* _Provided entries_
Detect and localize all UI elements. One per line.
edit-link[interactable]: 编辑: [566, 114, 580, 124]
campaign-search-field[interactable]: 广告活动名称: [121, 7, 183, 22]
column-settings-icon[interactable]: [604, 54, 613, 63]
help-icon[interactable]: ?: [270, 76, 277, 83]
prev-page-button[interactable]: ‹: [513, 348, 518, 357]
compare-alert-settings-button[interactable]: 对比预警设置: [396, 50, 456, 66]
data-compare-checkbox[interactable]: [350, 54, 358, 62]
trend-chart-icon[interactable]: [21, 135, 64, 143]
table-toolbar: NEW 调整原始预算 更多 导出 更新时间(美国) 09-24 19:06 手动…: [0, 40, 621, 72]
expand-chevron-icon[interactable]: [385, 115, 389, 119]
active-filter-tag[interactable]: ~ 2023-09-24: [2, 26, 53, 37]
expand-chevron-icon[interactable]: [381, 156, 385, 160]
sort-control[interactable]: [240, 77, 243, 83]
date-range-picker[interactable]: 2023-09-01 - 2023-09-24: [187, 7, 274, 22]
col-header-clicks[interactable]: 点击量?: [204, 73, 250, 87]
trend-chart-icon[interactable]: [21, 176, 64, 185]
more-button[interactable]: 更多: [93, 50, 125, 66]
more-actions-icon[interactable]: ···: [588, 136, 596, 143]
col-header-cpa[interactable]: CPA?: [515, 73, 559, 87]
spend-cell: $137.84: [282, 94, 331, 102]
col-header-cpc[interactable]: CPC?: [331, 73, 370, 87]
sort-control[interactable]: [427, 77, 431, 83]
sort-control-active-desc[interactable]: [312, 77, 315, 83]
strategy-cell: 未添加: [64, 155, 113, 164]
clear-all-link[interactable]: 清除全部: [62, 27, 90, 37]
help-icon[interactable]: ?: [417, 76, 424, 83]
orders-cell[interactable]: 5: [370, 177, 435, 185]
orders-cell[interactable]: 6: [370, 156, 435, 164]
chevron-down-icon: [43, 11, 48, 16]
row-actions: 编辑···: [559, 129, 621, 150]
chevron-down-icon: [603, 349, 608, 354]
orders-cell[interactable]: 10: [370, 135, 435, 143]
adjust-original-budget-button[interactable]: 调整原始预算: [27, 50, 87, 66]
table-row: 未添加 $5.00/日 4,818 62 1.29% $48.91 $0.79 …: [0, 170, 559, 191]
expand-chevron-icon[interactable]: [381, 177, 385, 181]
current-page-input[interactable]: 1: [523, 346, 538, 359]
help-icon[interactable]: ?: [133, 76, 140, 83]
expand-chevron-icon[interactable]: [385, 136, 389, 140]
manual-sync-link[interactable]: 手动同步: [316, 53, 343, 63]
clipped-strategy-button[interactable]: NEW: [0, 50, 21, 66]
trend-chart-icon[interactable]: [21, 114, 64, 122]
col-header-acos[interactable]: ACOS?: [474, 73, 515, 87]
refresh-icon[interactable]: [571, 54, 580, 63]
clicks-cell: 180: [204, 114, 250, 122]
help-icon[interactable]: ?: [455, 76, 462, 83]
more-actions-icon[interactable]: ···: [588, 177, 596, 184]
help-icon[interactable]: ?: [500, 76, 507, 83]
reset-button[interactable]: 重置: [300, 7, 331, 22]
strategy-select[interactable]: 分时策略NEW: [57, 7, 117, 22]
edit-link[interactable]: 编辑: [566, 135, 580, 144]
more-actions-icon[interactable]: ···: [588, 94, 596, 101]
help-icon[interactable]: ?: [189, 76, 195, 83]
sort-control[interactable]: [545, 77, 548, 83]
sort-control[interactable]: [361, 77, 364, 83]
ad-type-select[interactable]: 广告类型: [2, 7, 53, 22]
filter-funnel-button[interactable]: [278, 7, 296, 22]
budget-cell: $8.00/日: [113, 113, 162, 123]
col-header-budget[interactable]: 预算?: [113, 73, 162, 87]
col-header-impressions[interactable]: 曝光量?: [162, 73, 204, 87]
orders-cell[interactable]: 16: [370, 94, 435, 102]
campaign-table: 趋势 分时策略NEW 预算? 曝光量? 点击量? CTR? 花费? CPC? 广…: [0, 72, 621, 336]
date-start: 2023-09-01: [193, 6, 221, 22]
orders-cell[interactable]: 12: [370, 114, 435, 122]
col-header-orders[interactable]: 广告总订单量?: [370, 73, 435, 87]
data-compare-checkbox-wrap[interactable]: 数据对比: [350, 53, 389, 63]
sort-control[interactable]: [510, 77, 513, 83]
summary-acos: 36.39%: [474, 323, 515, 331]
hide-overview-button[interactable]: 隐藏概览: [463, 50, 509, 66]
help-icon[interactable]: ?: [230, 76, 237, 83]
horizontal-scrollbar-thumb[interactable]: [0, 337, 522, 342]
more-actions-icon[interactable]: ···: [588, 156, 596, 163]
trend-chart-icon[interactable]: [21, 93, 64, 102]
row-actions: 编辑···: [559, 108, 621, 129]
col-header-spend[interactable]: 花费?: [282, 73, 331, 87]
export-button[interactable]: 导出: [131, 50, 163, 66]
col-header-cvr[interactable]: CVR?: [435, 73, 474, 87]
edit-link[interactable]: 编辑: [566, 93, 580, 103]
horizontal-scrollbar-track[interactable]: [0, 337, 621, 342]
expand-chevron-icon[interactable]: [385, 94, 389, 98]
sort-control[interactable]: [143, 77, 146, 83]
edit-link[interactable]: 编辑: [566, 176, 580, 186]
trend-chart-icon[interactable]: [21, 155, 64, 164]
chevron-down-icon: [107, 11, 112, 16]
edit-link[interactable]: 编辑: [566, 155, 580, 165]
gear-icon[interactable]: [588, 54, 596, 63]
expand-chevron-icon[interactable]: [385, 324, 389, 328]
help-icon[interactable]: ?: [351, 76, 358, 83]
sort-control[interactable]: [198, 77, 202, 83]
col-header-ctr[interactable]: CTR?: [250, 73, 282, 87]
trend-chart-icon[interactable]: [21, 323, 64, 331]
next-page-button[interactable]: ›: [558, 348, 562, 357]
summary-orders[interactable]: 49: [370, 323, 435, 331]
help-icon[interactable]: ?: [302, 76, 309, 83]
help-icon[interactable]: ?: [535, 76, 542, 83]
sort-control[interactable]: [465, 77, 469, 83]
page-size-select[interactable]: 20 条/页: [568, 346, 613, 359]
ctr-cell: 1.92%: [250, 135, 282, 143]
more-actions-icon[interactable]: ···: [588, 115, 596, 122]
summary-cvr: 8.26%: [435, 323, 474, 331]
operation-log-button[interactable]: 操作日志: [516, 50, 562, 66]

* _To do_
What is needed here is an exact copy of all the records above.

* _Output of the task_
Detect and localize all UI elements. One per line.
edit-link[interactable]: 编辑: [566, 114, 580, 124]
campaign-search-field[interactable]: 广告活动名称: [121, 7, 183, 22]
column-settings-icon[interactable]: [604, 54, 613, 63]
help-icon[interactable]: ?: [270, 76, 277, 83]
prev-page-button[interactable]: ‹: [513, 348, 518, 357]
compare-alert-settings-button[interactable]: 对比预警设置: [396, 50, 456, 66]
data-compare-checkbox[interactable]: [350, 54, 358, 62]
trend-chart-icon[interactable]: [21, 135, 64, 143]
table-toolbar: NEW 调整原始预算 更多 导出 更新时间(美国) 09-24 19:06 手动…: [0, 40, 621, 72]
expand-chevron-icon[interactable]: [385, 115, 389, 119]
active-filter-tag[interactable]: ~ 2023-09-24: [2, 26, 53, 37]
expand-chevron-icon[interactable]: [381, 156, 385, 160]
sort-control[interactable]: [240, 77, 243, 83]
date-range-picker[interactable]: 2023-09-01 - 2023-09-24: [187, 7, 274, 22]
col-header-clicks[interactable]: 点击量?: [204, 73, 250, 87]
trend-chart-icon[interactable]: [21, 176, 64, 185]
more-button[interactable]: 更多: [93, 50, 125, 66]
more-actions-icon[interactable]: ···: [588, 136, 596, 143]
col-header-cpa[interactable]: CPA?: [515, 73, 559, 87]
spend-cell: $137.84: [282, 94, 331, 102]
col-header-cpc[interactable]: CPC?: [331, 73, 370, 87]
sort-control[interactable]: [427, 77, 431, 83]
sort-control-active-desc[interactable]: [312, 77, 315, 83]
strategy-cell: 未添加: [64, 155, 113, 164]
clear-all-link[interactable]: 清除全部: [62, 27, 90, 37]
help-icon[interactable]: ?: [417, 76, 424, 83]
orders-cell[interactable]: 5: [370, 177, 435, 185]
orders-cell[interactable]: 6: [370, 156, 435, 164]
chevron-down-icon: [43, 11, 48, 16]
row-actions: 编辑···: [559, 129, 621, 150]
chevron-down-icon: [603, 349, 608, 354]
orders-cell[interactable]: 10: [370, 135, 435, 143]
adjust-original-budget-button[interactable]: 调整原始预算: [27, 50, 87, 66]
table-row: 未添加 $5.00/日 4,818 62 1.29% $48.91 $0.79 …: [0, 170, 559, 191]
expand-chevron-icon[interactable]: [381, 177, 385, 181]
current-page-input[interactable]: 1: [523, 346, 538, 359]
help-icon[interactable]: ?: [133, 76, 140, 83]
expand-chevron-icon[interactable]: [385, 136, 389, 140]
manual-sync-link[interactable]: 手动同步: [316, 53, 343, 63]
clipped-strategy-button[interactable]: NEW: [0, 50, 21, 66]
trend-chart-icon[interactable]: [21, 114, 64, 122]
col-header-acos[interactable]: ACOS?: [474, 73, 515, 87]
refresh-icon[interactable]: [571, 54, 580, 63]
clicks-cell: 180: [204, 114, 250, 122]
help-icon[interactable]: ?: [455, 76, 462, 83]
more-actions-icon[interactable]: ···: [588, 177, 596, 184]
help-icon[interactable]: ?: [500, 76, 507, 83]
reset-button[interactable]: 重置: [300, 7, 331, 22]
strategy-select[interactable]: 分时策略NEW: [57, 7, 117, 22]
edit-link[interactable]: 编辑: [566, 135, 580, 144]
more-actions-icon[interactable]: ···: [588, 94, 596, 101]
help-icon[interactable]: ?: [189, 76, 195, 83]
sort-control[interactable]: [545, 77, 548, 83]
sort-control[interactable]: [361, 77, 364, 83]
ad-type-select[interactable]: 广告类型: [2, 7, 53, 22]
filter-funnel-button[interactable]: [278, 7, 296, 22]
budget-cell: $8.00/日: [113, 113, 162, 123]
col-header-budget[interactable]: 预算?: [113, 73, 162, 87]
col-header-impressions[interactable]: 曝光量?: [162, 73, 204, 87]
orders-cell[interactable]: 16: [370, 94, 435, 102]
campaign-table: 趋势 分时策略NEW 预算? 曝光量? 点击量? CTR? 花费? CPC? 广…: [0, 72, 621, 336]
date-start: 2023-09-01: [193, 6, 221, 22]
orders-cell[interactable]: 12: [370, 114, 435, 122]
col-header-orders[interactable]: 广告总订单量?: [370, 73, 435, 87]
data-compare-checkbox-wrap[interactable]: 数据对比: [350, 53, 389, 63]
sort-control[interactable]: [510, 77, 513, 83]
summary-acos: 36.39%: [474, 323, 515, 331]
hide-overview-button[interactable]: 隐藏概览: [463, 50, 509, 66]
help-icon[interactable]: ?: [230, 76, 237, 83]
horizontal-scrollbar-thumb[interactable]: [0, 337, 522, 342]
more-actions-icon[interactable]: ···: [588, 156, 596, 163]
trend-chart-icon[interactable]: [21, 93, 64, 102]
row-actions: 编辑···: [559, 108, 621, 129]
col-header-spend[interactable]: 花费?: [282, 73, 331, 87]
export-button[interactable]: 导出: [131, 50, 163, 66]
col-header-cvr[interactable]: CVR?: [435, 73, 474, 87]
edit-link[interactable]: 编辑: [566, 93, 580, 103]
horizontal-scrollbar-track[interactable]: [0, 337, 621, 342]
expand-chevron-icon[interactable]: [385, 94, 389, 98]
sort-control[interactable]: [143, 77, 146, 83]
edit-link[interactable]: 编辑: [566, 176, 580, 186]
trend-chart-icon[interactable]: [21, 155, 64, 164]
chevron-down-icon: [107, 11, 112, 16]
edit-link[interactable]: 编辑: [566, 155, 580, 165]
gear-icon[interactable]: [588, 54, 596, 63]
expand-chevron-icon[interactable]: [385, 324, 389, 328]
help-icon[interactable]: ?: [351, 76, 358, 83]
sort-control[interactable]: [198, 77, 202, 83]
col-header-ctr[interactable]: CTR?: [250, 73, 282, 87]
trend-chart-icon[interactable]: [21, 323, 64, 331]
next-page-button[interactable]: ›: [558, 348, 562, 357]
summary-orders[interactable]: 49: [370, 323, 435, 331]
help-icon[interactable]: ?: [302, 76, 309, 83]
help-icon[interactable]: ?: [535, 76, 542, 83]
sort-control[interactable]: [465, 77, 469, 83]
page-size-select[interactable]: 20 条/页: [568, 346, 613, 359]
ctr-cell: 1.92%: [250, 135, 282, 143]
more-actions-icon[interactable]: ···: [588, 115, 596, 122]
summary-cvr: 8.26%: [435, 323, 474, 331]
operation-log-button[interactable]: 操作日志: [516, 50, 562, 66]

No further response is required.